New General Licence to control woodpigeon 'wholly impractical'

Farmers and gamekeepers have slammed the new General Licence, labelling it 'appalling'
Farmers and gamekeepers have slammed the new General Licence, labelling it 'appalling'

A new General Licence for controlling woodpigeons to prevent serious damage to crops has been condemned by farmers as 'appalling'.

The new licence (numbered GL31) can only be used by people growing crops or by those acting on their behalf.

It requires farmers, landowners and gamekeepers to be able to show the police or Natural England if asked what type of crop they are protecting, what alternative non-lethal methods of preventing pigeon damage have been used and continue to be used (or why they have not been used).

The licence also demands what measures have been and are being taken to minimise losses due to other species and causes.

Issued by Natural England at 8pm on Friday 3 May, the licence has been criticised for being 'vastly more restrictive' than the old General Licence (GL04) which it replaces, the National Gamekeepers’ Organisation (NGO) says.
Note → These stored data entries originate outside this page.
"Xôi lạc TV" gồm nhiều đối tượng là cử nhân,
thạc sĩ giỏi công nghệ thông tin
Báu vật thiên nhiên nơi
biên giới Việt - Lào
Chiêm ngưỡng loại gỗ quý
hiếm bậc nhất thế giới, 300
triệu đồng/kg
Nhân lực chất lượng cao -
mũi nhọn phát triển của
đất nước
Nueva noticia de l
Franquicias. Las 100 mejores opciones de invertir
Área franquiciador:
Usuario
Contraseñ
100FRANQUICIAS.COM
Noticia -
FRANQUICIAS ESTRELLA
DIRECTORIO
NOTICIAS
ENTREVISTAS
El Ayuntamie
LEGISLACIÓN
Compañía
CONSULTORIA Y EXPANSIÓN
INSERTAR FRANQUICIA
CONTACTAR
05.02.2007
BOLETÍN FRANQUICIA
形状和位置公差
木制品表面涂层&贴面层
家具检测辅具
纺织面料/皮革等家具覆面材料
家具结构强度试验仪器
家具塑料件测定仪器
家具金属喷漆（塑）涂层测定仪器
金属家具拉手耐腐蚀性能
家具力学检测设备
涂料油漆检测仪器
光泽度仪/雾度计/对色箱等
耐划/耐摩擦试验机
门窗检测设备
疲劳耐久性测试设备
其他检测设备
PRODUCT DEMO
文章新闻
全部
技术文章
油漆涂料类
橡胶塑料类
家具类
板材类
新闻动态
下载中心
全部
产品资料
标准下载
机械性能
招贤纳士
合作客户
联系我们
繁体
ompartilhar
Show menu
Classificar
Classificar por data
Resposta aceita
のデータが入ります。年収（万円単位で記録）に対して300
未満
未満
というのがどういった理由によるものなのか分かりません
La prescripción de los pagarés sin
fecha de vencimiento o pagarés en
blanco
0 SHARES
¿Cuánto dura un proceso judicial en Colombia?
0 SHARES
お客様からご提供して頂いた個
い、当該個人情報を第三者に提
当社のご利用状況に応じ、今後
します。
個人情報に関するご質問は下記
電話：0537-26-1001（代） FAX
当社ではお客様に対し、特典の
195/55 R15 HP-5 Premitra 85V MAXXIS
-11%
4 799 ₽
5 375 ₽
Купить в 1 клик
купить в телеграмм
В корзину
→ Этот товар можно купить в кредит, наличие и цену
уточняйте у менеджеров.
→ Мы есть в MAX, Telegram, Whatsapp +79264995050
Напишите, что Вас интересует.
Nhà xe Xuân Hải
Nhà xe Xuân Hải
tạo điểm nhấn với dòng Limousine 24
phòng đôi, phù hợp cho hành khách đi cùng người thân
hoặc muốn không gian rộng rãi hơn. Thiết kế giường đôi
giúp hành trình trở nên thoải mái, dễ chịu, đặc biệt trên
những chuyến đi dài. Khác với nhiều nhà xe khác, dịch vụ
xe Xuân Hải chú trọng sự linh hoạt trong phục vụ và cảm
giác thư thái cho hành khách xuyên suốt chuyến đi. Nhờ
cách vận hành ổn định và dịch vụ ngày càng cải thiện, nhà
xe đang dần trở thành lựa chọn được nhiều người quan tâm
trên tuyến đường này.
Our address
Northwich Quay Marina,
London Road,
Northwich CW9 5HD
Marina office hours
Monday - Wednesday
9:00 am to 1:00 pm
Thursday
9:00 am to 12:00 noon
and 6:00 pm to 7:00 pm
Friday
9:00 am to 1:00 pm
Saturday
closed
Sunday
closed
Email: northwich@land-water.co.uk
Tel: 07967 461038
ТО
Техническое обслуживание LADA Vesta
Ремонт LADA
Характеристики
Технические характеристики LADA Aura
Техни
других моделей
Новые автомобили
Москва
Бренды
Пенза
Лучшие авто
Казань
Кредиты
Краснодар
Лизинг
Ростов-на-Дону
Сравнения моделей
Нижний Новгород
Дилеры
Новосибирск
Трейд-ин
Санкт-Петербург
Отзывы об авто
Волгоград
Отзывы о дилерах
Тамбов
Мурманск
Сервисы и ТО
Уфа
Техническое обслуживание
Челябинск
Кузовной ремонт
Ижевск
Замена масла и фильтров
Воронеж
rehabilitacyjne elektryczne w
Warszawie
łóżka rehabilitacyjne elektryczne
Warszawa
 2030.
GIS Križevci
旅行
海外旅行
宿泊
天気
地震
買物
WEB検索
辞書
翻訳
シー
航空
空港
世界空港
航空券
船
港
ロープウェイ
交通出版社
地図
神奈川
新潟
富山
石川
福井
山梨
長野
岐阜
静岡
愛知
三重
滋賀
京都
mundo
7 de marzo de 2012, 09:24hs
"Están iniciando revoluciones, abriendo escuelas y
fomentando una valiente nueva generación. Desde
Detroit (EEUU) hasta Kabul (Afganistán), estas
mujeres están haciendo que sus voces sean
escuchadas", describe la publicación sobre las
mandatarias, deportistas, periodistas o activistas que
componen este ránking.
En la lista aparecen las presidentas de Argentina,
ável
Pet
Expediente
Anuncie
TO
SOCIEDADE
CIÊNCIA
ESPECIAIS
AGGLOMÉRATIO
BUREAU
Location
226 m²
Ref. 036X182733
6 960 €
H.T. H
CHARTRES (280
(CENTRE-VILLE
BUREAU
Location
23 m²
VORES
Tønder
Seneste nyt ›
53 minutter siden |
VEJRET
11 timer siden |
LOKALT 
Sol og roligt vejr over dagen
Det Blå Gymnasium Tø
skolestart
Chairman Liam Bell said: “NE made a pig’s ear of licensing and changes were certainly needed. We must hope that Defra can do better and we will offer them every assistance in sorting out this mess.



“The priority is to get workable licences back up as soon as possible, especially at this critical time for both livestock and wildlife.”

The licence user must also be able to show why the threat of damage is sufficiently serious to merit action, saying “relevant evidence will include examples of actual losses during the present year or in recent years.”

Licence users are asked, in an ‘advice’ section, to exercise restraint in severe weather and the licence ends with a threat that if it is misused for recreational or commercial purposes, Natural England may review it.

Mr Bell added: “This new licence is appalling. In terms of restrictions and conditions it goes way beyond anything seen before. It will make pigeon control as we know it wholly impractical.

“Farmers and those who help them to control pests will be in uproar. The NGO will do everything it can to get this hopeless licence withdrawn and replaced.”

The new licence released on Friday follows Natural England's General Licence for controlling crows in England, released on 26 April. The rural sector criticised it as “hurried, botched and completely unfit for purpose.”

In a separate development, it has emerged that the Defra Secretary Michael Gove, will be taking back control of bird licensing from Natural England, at least for a time, starting on Saturday 4 May.



The statutory agency revoked three General Licences on April 24 amid pressure from environmental and animal rights groups.